DATA PROVIDED:
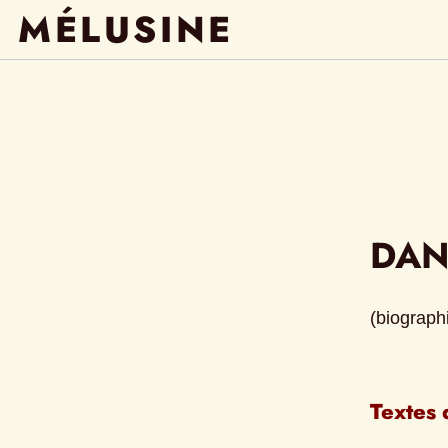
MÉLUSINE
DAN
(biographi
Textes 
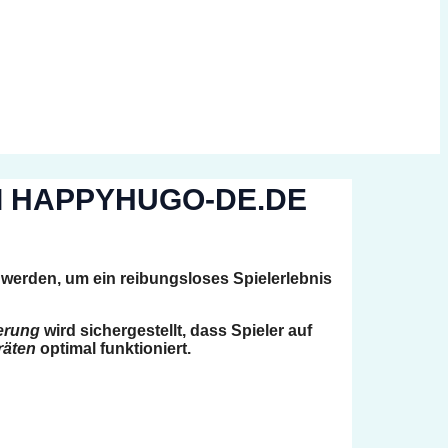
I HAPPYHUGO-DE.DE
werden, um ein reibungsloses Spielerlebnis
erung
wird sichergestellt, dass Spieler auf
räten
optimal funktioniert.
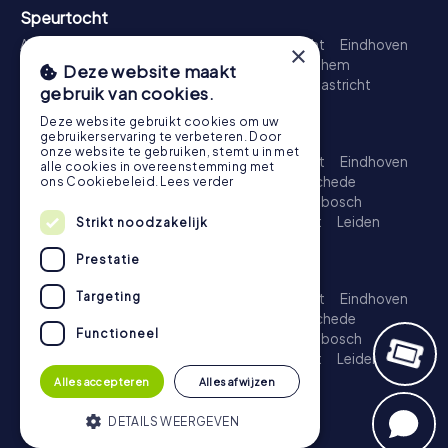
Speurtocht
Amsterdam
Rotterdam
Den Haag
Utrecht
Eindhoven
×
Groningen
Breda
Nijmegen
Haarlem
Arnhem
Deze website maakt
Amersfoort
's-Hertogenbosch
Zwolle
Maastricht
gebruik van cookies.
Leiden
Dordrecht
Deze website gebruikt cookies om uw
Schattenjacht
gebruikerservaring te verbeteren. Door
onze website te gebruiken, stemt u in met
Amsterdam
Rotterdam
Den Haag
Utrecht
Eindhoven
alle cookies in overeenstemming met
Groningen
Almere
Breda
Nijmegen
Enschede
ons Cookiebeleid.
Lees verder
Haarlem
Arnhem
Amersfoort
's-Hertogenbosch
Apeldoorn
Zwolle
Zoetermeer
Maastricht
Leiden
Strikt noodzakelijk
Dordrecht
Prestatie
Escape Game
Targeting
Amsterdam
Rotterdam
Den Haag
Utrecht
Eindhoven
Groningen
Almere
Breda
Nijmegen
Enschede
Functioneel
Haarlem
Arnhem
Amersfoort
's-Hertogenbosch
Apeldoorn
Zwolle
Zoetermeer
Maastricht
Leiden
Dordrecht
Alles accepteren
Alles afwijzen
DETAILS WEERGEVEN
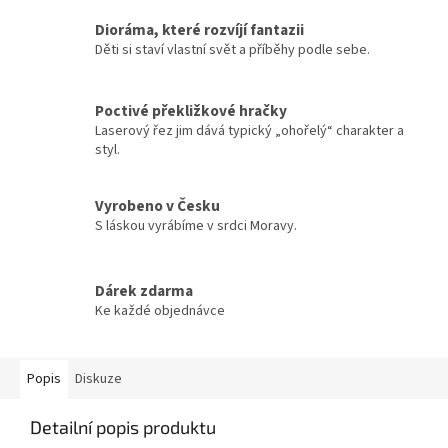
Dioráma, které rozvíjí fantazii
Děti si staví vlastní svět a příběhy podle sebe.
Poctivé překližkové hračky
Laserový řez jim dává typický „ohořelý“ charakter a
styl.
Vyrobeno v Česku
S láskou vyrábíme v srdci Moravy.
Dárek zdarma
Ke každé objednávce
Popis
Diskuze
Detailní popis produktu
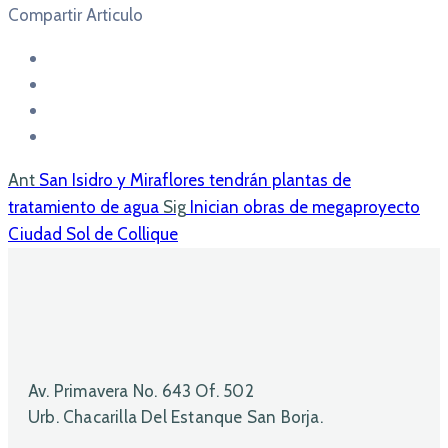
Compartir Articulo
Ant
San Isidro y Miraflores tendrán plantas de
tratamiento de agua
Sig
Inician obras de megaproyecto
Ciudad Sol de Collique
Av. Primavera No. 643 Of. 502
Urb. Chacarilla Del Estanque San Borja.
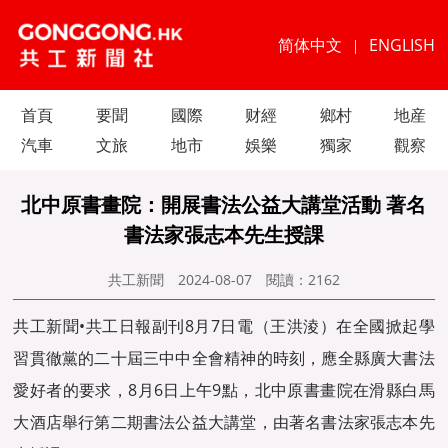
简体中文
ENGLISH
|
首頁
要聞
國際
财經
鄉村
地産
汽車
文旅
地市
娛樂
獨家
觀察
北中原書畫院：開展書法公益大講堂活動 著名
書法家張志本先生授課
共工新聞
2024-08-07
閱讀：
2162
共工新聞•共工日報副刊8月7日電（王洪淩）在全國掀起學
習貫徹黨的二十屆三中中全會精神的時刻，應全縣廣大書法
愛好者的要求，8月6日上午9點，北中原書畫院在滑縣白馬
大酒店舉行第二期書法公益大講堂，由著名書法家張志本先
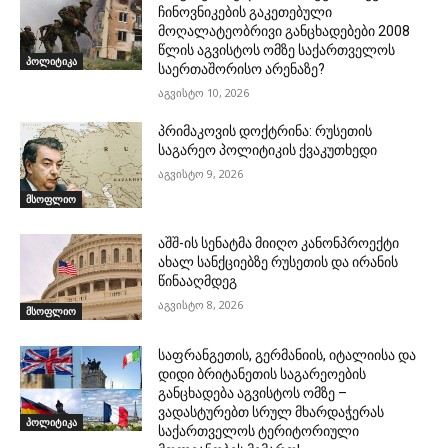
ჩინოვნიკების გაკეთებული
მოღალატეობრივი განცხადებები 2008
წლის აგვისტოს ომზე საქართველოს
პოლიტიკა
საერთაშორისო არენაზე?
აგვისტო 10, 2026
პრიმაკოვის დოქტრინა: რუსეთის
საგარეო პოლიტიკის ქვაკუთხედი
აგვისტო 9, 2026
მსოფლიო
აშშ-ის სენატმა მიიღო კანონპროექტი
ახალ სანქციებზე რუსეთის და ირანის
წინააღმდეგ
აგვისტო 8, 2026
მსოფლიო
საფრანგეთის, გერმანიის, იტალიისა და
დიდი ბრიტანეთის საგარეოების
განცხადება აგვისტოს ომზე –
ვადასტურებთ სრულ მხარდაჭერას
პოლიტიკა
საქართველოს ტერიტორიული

EXERCISE AIM: Report back each line in the material above that contains the string "website".

TASK RESULT:
Deze website maakt
Deze website gebruikt cookies om uw
onze website te gebruiken, stemt u in met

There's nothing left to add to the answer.